== AVAILABLE DATA
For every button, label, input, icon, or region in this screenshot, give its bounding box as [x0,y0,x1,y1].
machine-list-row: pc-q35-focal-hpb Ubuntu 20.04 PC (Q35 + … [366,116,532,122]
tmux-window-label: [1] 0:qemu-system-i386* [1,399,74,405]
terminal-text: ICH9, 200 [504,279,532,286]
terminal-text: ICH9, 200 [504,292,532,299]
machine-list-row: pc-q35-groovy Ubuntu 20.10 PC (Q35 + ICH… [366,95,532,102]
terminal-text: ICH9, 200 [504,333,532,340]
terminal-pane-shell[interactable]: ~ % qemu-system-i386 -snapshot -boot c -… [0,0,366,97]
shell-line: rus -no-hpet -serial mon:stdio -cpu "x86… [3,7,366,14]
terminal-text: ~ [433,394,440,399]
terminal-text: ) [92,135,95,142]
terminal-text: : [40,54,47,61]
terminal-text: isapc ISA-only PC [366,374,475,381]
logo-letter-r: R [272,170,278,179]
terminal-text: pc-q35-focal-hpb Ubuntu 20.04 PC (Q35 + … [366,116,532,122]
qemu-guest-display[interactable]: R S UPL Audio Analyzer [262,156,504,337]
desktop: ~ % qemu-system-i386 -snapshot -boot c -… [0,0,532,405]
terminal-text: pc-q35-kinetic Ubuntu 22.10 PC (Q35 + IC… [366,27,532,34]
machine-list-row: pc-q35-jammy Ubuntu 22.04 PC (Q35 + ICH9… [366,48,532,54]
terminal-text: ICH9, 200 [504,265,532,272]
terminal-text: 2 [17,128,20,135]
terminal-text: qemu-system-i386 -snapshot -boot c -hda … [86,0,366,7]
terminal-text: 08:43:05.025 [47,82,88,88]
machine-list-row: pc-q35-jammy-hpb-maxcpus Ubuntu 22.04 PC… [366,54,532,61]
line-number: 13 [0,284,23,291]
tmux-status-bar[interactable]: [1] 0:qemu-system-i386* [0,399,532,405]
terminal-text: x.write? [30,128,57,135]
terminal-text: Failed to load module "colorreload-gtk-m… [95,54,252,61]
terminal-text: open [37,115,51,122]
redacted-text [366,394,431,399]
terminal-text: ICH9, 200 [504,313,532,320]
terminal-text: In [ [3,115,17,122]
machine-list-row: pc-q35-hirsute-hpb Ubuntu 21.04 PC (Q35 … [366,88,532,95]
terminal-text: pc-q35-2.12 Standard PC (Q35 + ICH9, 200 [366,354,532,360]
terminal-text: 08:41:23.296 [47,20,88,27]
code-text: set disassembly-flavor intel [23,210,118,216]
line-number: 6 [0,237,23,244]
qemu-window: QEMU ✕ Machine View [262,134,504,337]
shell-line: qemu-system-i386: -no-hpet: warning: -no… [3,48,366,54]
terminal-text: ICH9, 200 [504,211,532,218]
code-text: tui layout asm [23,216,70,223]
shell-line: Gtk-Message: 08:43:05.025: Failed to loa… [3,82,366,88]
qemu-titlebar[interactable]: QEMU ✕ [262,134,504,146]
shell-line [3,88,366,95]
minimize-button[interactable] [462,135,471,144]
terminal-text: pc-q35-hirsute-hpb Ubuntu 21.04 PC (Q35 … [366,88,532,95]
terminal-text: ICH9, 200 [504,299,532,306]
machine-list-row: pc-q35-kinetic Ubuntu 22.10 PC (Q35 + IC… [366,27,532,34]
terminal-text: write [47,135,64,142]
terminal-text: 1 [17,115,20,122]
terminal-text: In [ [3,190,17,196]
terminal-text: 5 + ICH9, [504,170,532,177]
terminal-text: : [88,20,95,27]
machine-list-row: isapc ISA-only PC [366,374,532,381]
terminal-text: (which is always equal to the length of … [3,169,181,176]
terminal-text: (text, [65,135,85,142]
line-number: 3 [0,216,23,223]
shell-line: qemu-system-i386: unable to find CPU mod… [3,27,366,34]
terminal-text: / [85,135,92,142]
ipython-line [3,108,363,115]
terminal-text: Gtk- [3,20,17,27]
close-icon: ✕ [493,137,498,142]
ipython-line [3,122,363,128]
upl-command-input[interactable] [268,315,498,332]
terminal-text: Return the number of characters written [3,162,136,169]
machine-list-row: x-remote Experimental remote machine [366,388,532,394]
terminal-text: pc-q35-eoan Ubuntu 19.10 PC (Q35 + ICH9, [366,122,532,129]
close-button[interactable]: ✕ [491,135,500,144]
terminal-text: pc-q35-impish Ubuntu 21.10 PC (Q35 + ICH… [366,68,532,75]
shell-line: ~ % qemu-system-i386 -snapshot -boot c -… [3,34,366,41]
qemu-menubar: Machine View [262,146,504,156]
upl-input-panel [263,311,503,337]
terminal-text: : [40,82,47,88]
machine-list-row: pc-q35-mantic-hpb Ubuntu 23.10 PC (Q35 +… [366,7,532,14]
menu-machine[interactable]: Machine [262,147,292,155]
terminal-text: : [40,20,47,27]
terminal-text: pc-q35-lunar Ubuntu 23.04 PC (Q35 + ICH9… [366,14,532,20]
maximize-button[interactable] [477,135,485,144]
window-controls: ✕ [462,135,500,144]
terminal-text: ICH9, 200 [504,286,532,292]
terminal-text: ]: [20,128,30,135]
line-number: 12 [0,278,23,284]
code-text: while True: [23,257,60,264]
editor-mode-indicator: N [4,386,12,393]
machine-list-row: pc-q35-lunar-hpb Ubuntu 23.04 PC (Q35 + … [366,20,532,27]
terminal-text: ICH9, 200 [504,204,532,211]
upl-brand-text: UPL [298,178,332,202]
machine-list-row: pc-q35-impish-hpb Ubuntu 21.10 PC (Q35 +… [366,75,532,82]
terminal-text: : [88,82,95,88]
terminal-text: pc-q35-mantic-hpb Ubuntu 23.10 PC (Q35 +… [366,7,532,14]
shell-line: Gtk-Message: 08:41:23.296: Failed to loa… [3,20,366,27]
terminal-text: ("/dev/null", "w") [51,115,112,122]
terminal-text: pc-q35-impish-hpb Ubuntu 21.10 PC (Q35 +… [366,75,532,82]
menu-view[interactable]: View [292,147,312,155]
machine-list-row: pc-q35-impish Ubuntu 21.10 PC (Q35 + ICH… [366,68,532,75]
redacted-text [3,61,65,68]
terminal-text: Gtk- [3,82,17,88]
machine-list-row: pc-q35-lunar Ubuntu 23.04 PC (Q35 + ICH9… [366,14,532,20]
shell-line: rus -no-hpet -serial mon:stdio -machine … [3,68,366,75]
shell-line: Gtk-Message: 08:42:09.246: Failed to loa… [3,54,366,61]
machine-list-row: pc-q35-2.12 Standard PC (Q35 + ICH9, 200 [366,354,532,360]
====
● TASK DETAILS
Set down the data once more, exactly as shown above.

● TASK SOLUTION
For every button, label, input, icon, or region in this screenshot, give its bounding box as [x0,y0,x1,y1].
machine-list-row: pc-q35-focal-hpb Ubuntu 20.04 PC (Q35 + … [366,116,532,122]
tmux-window-label: [1] 0:qemu-system-i386* [1,399,74,405]
terminal-text: ICH9, 200 [504,279,532,286]
terminal-text: ICH9, 200 [504,292,532,299]
machine-list-row: pc-q35-groovy Ubuntu 20.10 PC (Q35 + ICH… [366,95,532,102]
terminal-text: ICH9, 200 [504,333,532,340]
terminal-pane-shell[interactable]: ~ % qemu-system-i386 -snapshot -boot c -… [0,0,366,97]
shell-line: rus -no-hpet -serial mon:stdio -cpu "x86… [3,7,366,14]
terminal-text: ~ [433,394,440,399]
terminal-text: ) [92,135,95,142]
terminal-text: : [40,54,47,61]
terminal-text: isapc ISA-only PC [366,374,475,381]
logo-letter-r: R [272,170,278,179]
terminal-text: pc-q35-focal-hpb Ubuntu 20.04 PC (Q35 + … [366,116,532,122]
qemu-guest-display[interactable]: R S UPL Audio Analyzer [262,156,504,337]
desktop: ~ % qemu-system-i386 -snapshot -boot c -… [0,0,532,405]
terminal-text: pc-q35-kinetic Ubuntu 22.10 PC (Q35 + IC… [366,27,532,34]
machine-list-row: pc-q35-jammy Ubuntu 22.04 PC (Q35 + ICH9… [366,48,532,54]
terminal-text: ICH9, 200 [504,265,532,272]
terminal-text: 2 [17,128,20,135]
terminal-text: qemu-system-i386 -snapshot -boot c -hda … [86,0,366,7]
terminal-text: 08:43:05.025 [47,82,88,88]
machine-list-row: pc-q35-jammy-hpb-maxcpus Ubuntu 22.04 PC… [366,54,532,61]
line-number: 13 [0,284,23,291]
tmux-status-bar[interactable]: [1] 0:qemu-system-i386* [0,399,532,405]
terminal-text: x.write? [30,128,57,135]
terminal-text: Failed to load module "colorreload-gtk-m… [95,54,252,61]
terminal-text: open [37,115,51,122]
redacted-text [366,394,431,399]
terminal-text: ICH9, 200 [504,313,532,320]
terminal-text: In [ [3,115,17,122]
machine-list-row: pc-q35-hirsute-hpb Ubuntu 21.04 PC (Q35 … [366,88,532,95]
terminal-text: pc-q35-2.12 Standard PC (Q35 + ICH9, 200 [366,354,532,360]
terminal-text: 08:41:23.296 [47,20,88,27]
code-text: set disassembly-flavor intel [23,210,118,216]
line-number: 6 [0,237,23,244]
qemu-window: QEMU ✕ Machine View [262,134,504,337]
shell-line: qemu-system-i386: -no-hpet: warning: -no… [3,48,366,54]
terminal-text: ICH9, 200 [504,211,532,218]
code-text: tui layout asm [23,216,70,223]
shell-line: Gtk-Message: 08:43:05.025: Failed to loa… [3,82,366,88]
qemu-titlebar[interactable]: QEMU ✕ [262,134,504,146]
shell-line [3,88,366,95]
minimize-button[interactable] [462,135,471,144]
terminal-text: pc-q35-hirsute-hpb Ubuntu 21.04 PC (Q35 … [366,88,532,95]
terminal-text: ICH9, 200 [504,299,532,306]
machine-list-row: pc-q35-kinetic Ubuntu 22.10 PC (Q35 + IC… [366,27,532,34]
terminal-text: write [47,135,64,142]
terminal-text: 1 [17,115,20,122]
terminal-text: In [ [3,190,17,196]
terminal-text: 5 + ICH9, [504,170,532,177]
terminal-text: : [88,20,95,27]
machine-list-row: isapc ISA-only PC [366,374,532,381]
terminal-text: (which is always equal to the length of … [3,169,181,176]
terminal-text: (text, [65,135,85,142]
line-number: 3 [0,216,23,223]
shell-line: qemu-system-i386: unable to find CPU mod… [3,27,366,34]
terminal-text: / [85,135,92,142]
ipython-line [3,108,363,115]
terminal-text: Gtk- [3,20,17,27]
close-icon: ✕ [493,137,498,142]
ipython-line [3,122,363,128]
upl-command-input[interactable] [268,315,498,332]
terminal-text: Return the number of characters written [3,162,136,169]
machine-list-row: x-remote Experimental remote machine [366,388,532,394]
terminal-text: pc-q35-eoan Ubuntu 19.10 PC (Q35 + ICH9, [366,122,532,129]
close-button[interactable]: ✕ [491,135,500,144]
terminal-text: pc-q35-impish Ubuntu 21.10 PC (Q35 + ICH… [366,68,532,75]
shell-line: ~ % qemu-system-i386 -snapshot -boot c -… [3,34,366,41]
qemu-menubar: Machine View [262,146,504,156]
upl-input-panel [263,311,503,337]
terminal-text: : [40,82,47,88]
machine-list-row: pc-q35-mantic-hpb Ubuntu 23.10 PC (Q35 +… [366,7,532,14]
menu-machine[interactable]: Machine [262,147,292,155]
terminal-text: : [40,20,47,27]
terminal-text: pc-q35-lunar Ubuntu 23.04 PC (Q35 + ICH9… [366,14,532,20]
maximize-button[interactable] [477,135,485,144]
window-controls: ✕ [462,135,500,144]
terminal-text: ICH9, 200 [504,286,532,292]
terminal-text: ]: [20,128,30,135]
line-number: 12 [0,278,23,284]
code-text: while True: [23,257,60,264]
editor-mode-indicator: N [4,386,12,393]
machine-list-row: pc-q35-lunar-hpb Ubuntu 23.04 PC (Q35 + … [366,20,532,27]
terminal-text: ICH9, 200 [504,204,532,211]
upl-brand-text: UPL [298,178,332,202]
machine-list-row: pc-q35-impish-hpb Ubuntu 21.10 PC (Q35 +… [366,75,532,82]
terminal-text: : [88,82,95,88]
terminal-text: pc-q35-mantic-hpb Ubuntu 23.10 PC (Q35 +… [366,7,532,14]
shell-line: Gtk-Message: 08:41:23.296: Failed to loa… [3,20,366,27]
terminal-text: ("/dev/null", "w") [51,115,112,122]
terminal-text: pc-q35-impish-hpb Ubuntu 21.10 PC (Q35 +… [366,75,532,82]
menu-view[interactable]: View [292,147,312,155]
machine-list-row: pc-q35-impish Ubuntu 21.10 PC (Q35 + ICH… [366,68,532,75]
redacted-text [3,61,65,68]
terminal-text: Gtk- [3,82,17,88]
machine-list-row: pc-q35-lunar Ubuntu 23.04 PC (Q35 + ICH9… [366,14,532,20]
shell-line: rus -no-hpet -serial mon:stdio -machine … [3,68,366,75]
shell-line: Gtk-Message: 08:42:09.246: Failed to loa… [3,54,366,61]
machine-list-row: pc-q35-2.12 Standard PC (Q35 + ICH9, 200 [366,354,532,360]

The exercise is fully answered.